Thursday, September 29, 2005

Quote of the Day 2: Chazal*

Do not seek to follow in the
footsteps of the Masters;
seek what they sought.
-- Zen saying

I've often wondered what Maimonides would have believed if he grew up in the late twentieth century. Surely, being a man inclined to science, he would have accepted evolution and the age and size of the Universe, but how would that have affected his religious views? What if he had studied the great philosophers of the last few centuries instead of those a millennium earlier? Would a post-Enlightenment Maimonides have been an atheist?

What about the writers of the Talmud? Those fine, inquisitive, argumentative minds? What would they have done with Darwin and Nietzsche?

For my Christian readers, what about St. Augustine? Wouldn't his body of work be different if he lived today. What if the authors of the Bible had known the real "Creation" story? How then would Genesis read?

Conversely, would a 12th century Richard Dawkins have been a religious fanatic? (Yes, yes, he's currently an areligious fanatic, don't comment about it.) Would I be writing seforim** like my ancestors instead of blogging as Jewish Atheist?

* "Chazal", according to Wikipedia, "stands for Chachomim Zichrono Livrocho which is Hebrew for 'our sages may their memory be blessed,'" and generally refers to the great Rabbis of the past.

** Books of Jewish learning.

Quote of the Day: Belief and Reason

"Rely not on the teacher, but on the teaching. Rely not on the words of the teaching, but on the spirit of the words. Rely not on theory, but on experience. Do not believe in anything simply because you have heard it. Do not believe in traditions because they have been handed down for many generations. Do not believe anything because it is spoken and rumored by many. Do not believe in anything because it is written in your religious books. Do not believe in anything merely on the authority of your teachers and elders. But after observation and analysis, when you find that anything agrees with reason and is conducive to the good and the benefit of one and all, then accept it and live up to it."

- the Buddha

via Metafilter

Monday, September 26, 2005

U.S. Presidents and the National Debt

It drives me crazy that fiscal conservatives still believe that the Republicans are their party. If any of my readers still believes this, please study the following graph:

(Apologies, I can't remember where I originally found this.)

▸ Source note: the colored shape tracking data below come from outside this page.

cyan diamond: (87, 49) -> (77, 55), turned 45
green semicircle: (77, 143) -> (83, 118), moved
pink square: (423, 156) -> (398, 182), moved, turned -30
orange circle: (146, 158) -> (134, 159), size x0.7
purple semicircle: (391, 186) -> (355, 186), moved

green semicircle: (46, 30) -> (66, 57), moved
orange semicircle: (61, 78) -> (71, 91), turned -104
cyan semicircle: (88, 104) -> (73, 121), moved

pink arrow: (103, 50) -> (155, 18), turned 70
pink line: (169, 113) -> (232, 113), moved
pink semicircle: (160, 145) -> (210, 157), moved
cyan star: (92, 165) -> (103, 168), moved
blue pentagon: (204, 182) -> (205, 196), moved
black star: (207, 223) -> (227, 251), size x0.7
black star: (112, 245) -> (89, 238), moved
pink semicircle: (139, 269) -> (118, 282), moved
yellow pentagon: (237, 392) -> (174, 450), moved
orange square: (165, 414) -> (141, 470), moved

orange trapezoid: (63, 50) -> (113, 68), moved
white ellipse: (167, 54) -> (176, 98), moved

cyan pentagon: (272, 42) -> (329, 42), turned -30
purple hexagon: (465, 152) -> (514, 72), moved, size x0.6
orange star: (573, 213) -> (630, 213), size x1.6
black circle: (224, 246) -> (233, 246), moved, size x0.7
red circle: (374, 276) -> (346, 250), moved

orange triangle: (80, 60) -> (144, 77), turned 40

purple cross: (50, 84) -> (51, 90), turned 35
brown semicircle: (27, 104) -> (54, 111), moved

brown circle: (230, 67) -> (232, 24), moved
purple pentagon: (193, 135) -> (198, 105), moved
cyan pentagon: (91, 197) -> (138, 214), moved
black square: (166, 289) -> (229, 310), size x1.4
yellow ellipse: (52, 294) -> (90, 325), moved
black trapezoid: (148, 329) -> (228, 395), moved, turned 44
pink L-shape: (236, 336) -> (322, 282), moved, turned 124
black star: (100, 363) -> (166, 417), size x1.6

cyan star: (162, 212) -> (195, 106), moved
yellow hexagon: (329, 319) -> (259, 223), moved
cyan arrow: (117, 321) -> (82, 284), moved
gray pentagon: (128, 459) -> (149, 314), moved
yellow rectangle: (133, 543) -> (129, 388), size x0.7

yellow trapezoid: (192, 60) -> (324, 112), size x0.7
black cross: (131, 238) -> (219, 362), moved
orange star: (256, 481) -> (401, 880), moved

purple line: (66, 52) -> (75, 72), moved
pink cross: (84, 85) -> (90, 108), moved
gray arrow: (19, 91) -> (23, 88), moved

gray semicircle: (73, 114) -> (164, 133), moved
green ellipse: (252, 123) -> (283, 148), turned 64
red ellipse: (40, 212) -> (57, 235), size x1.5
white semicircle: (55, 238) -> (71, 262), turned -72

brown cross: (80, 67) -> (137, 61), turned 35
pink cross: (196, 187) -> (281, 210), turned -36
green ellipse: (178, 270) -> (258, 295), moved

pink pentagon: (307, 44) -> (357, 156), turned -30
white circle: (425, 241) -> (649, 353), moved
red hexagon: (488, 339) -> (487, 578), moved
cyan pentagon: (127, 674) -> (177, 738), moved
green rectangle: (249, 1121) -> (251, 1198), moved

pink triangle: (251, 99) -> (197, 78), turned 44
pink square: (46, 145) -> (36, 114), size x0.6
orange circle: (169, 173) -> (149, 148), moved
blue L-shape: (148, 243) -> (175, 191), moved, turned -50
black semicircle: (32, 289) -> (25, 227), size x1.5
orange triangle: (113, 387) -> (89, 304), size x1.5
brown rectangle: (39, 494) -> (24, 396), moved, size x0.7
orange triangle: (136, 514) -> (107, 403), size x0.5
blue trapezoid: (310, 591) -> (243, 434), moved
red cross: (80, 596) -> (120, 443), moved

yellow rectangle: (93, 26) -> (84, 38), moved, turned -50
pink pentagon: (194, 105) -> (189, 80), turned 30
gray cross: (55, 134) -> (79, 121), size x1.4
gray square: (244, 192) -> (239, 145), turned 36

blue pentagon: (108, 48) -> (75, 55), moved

Thursday, September 22, 2005

Evolution of the Horse

[E]volutionary stages of the horse (family Equidae) serve as an excellent illustration of the evolutionary process because it allows us to observe a step-by-step change in the shape of the bodies, the build of the limbs, and the structure of the teeth. In accordance with the changes in the environment, development continued from a five-toed mammal the size of a fox, to the single-hoofed, modern-sized horse we see today. --Wikipedia, Evolution of the Horse.

Wednesday, September 21, 2005

Bush Attorney General's Top* Priority: Pornography

Because we've won the War on Terror, the FBI has decided to form a "new anti-obscenity squad." FBI headquarters describes "the initiative as 'one of the top priorities' of [Bush's] Attorney General Alberto R. Gonzales."

The new squad will divert eight agents, a supervisor and assorted support staff to gather evidence against "manufacturers and purveyors" of pornography -- not the kind exploiting children, but the kind that depicts, and is marketed to, consenting adults. (link)

Thank God for that poor, persecuted Christian Right which is running our country. They always have their priorities in order.

* Edit: To be fair, it's only "one of the top priorities."

Tuesday, September 13, 2005

Is Absolute Morality Superior?

Not The Godol Hador makes another tiresome post ridiculing skeptics for not believing in absolute morality. He seems to believe that believing in one is superior because otherwise you can just make up your own morality.

Here's the big flaw:

When you claim to believe in absolute morality, you don't need to justify your moral beliefs in any way except to claim that God or some old book says so. This reasoning leads to religious wars and terrorism as well as the legal and practical enforcement of all sorts of hatred and discrimination. How does the Godol criticise a woman who kills her babies because she believes God told her to? Doesn't he believe that God commanded Abraham the same thing?

Moral relatavists, on the other hand, can make no claims of absolute morality, so their moral beliefs are open to debate. Contrary to what the Godol believes, this is a good thing, since morals can evolve and be improved by criticism and consensus.